As we chatted, I found out that Exagym was part of Infiniti Fitness Systems, a family business founded by his father in 1982. I was not surprised. Many of our clients at my consulting business, Fenwick Software, are family businesses, some into the second or third generation. Colleagues such as David Bilston at MFB who make steel cabinets, Adam Hazeldene at Hazeldene’s Chicken Farms and Helen Ward at Ward McKenzie, who make the bi-carb soda we all have in our pantries, instinctively understand Peter Drucker's wisdom. They have been looking after their clients well for decades.
Vaclav Havel wrote:
It is a great mistake to think that the marketplace and morality are mutually exclusive. Precisely the opposite is true: the marketplace can work only if it has its own morality – a morality generally enshrined in laws, regulations, traditions, experiences, and customs.[ii]
Any business that behaves unethically, or illegally, or simply not in the interest of its customers fails because very soon it has no customers.
So next time you see one of the rip-off stories on TV, check the longevity of the business. In many cases, you will find that the business is bankrupt, or in receivership, or simply not operating anymore. And the proprietors will be gone or in hiding, and certainly unwilling to talk to journalists.
Family businesses operate on a value system of doing the right thing by the customer. It is in their blood. That is why they thrive and grow.
[i] Peter Drucker was a prolific writer, consultant and teacher. He had a profound influence on the theory of management and the role of the manager in society.

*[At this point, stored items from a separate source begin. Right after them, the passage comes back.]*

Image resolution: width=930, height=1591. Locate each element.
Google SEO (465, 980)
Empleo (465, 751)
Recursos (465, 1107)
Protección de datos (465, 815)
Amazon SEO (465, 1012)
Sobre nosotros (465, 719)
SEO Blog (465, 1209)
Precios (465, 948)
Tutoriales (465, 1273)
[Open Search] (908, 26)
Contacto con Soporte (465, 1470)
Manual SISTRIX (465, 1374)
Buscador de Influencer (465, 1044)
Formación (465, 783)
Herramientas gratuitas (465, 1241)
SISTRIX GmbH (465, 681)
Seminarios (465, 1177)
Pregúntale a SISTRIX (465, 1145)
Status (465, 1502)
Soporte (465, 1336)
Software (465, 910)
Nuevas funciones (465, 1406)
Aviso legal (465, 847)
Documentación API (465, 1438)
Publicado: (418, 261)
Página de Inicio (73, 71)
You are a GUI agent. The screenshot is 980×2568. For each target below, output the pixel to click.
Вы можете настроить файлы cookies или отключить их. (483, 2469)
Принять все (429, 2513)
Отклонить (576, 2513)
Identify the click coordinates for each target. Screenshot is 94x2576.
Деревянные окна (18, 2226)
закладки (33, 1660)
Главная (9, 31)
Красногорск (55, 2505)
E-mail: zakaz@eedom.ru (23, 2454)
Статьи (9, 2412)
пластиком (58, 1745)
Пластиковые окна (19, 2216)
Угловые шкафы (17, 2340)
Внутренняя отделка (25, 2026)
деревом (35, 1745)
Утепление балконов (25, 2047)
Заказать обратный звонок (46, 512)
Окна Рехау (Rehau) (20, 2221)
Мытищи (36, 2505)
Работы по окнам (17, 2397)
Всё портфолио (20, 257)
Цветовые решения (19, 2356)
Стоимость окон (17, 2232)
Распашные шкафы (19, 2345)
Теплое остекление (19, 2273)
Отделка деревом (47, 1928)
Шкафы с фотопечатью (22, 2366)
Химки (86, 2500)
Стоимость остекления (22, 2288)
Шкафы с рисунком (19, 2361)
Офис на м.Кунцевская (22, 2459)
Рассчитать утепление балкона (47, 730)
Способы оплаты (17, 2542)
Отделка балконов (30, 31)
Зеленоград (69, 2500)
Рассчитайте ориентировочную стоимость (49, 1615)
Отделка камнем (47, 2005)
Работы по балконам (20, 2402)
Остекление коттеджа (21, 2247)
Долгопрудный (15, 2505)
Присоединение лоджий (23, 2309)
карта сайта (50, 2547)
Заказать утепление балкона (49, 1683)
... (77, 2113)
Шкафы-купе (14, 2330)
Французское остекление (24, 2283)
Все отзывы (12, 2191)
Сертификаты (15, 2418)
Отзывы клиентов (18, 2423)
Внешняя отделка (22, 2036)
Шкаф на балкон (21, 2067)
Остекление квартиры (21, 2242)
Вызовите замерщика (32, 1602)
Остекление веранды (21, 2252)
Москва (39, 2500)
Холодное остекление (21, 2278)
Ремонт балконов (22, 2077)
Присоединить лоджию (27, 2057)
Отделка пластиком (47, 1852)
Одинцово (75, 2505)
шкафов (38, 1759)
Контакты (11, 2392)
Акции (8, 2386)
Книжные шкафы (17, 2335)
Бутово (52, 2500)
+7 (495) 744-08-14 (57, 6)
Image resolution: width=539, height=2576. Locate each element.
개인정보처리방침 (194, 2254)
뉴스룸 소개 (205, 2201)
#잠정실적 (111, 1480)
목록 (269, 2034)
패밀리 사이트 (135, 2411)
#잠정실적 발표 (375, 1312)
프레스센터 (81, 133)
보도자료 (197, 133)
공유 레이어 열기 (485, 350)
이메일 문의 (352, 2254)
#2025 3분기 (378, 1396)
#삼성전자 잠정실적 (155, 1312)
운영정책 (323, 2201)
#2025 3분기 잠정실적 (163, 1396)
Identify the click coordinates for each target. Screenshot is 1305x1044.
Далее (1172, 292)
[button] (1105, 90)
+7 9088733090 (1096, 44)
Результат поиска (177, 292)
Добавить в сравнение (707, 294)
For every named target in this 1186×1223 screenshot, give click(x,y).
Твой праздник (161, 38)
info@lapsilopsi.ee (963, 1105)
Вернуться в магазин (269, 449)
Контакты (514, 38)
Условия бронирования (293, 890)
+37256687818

He invented management by objectives and he coined the term ‘knowledge worker’. He explained that the goal to maximise profit was a false one for the businessman – it provided no guide for action - whereas to create a customer guided everything.
He wrote about forty books, most of which are still in print.
My favourites are: The Practice of Management (1954); Managing for Results (1964); The Effective Executive (1967). [ii] Vaclav Havel, Summer Meditations, p. 67.